Data Science Faculty Fellowships
Data Science Faculty Fellowships were established in 2021 by an anonymous donor to enhance the national and international prominence of the study and teaching of data science at Virginia Tech.
The fellowships were established to recognize faculty dedicated to extraordinary research and teaching, to recruit scholars with exceptional records of achievement, and to retain high-performing faculty members with scholarly focus on data science or the application of data science within and across disciplines.
Recipients hold the title of Data Science Faculty Fellow for a period of three years.
2023 Fellows
Anne M. Brown
A member of the Virginia Tech faculty since 2016, Brown has continued to focus her research and teaching in the applied data science domain with an emphasis on biomedical and life sciences.

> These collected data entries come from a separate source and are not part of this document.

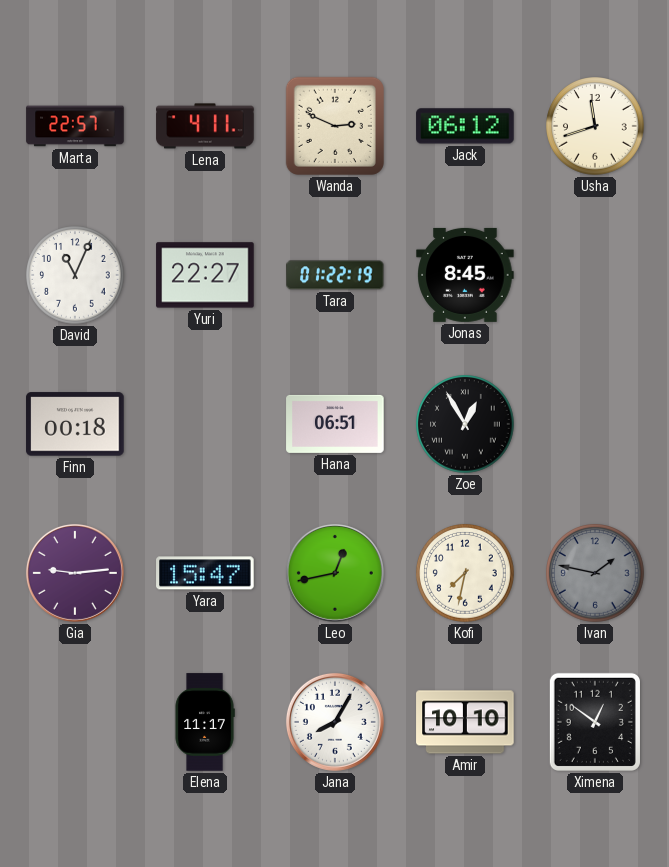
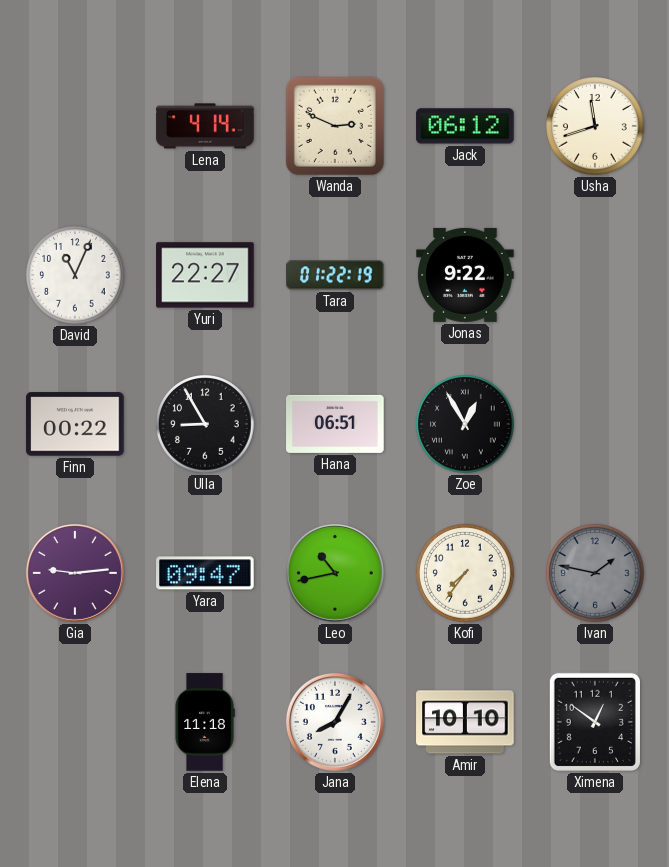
Marta: 22:57 -> none
Lena: 4:11 -> 4:14
Jonas: 8:45 -> 9:22
Finn: 00:18 -> 00:22
Ulla: none -> 8:55
Yara: 15:47 -> 09:47
Leo: 12:43 -> 10:43
Kofi: 7:32 -> 7:36
Elena: 11:17 -> 11:18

Brown is an associate director within University Libraries Data Services and leads two internationally recognized research programs, Brown Lab and DataBridge. She designs and teaches computational and data-centric life science courses for biochemistry, computational modeling and data analytics (CMDA), and systems biology.
Ivan Hernandez
A member of the Virginia Tech faculty since 2018, Hernandez’s research program is focused on developing new methodologies to facilitate studying organizations and people and incorporates statistical modeling, machine learning, and natural language models. He develops tools and approaches to understand and predict human behavior in group settings, and his work has been published in leading methodological and research journals. He has authored four book chapters and has given more than 50 professional presentations based on his scholarship.
2022 Fellows
Xinwei Deng
A member of the Virginia Tech faculty since 2011, Xinwei Deng is a data science researcher working with both design of experiments and machine learning for large scale analysis, learning, and decision-making processes. His primary research focuses on developing theoretically sound and computationally efficient methods to model large, complex data; the interface between experimental design and machine learning; and novel statistical methods in emerging areas such as nanotechnology, tissue engineering, environmental science, risk analytics, and epidemiology. His research has practical implications for many important problems facing society.
Quinn Thomas
Quinn Thomas has a bold vision: He wants us to predict the natural environment like we currently predict the weather.
“Imagine waking up to a 10-day forecast of the risk of interacting with ticks that have Lyme disease,” said Thomas, an associate professor of forest resources and environmental conservation in the College of Natural Resources and Environment and an associate professor of biology in the College of Science. “Imagine being able to forecast the carbon uptake that a forest is going to collect for a number of years or knowing which reservoirs a resource manager should pull water from and when. And then imagine doing all of that with shared tools, shared frameworks, and a shared computational infrastructure so that learning in one domain can easily transfer to another.”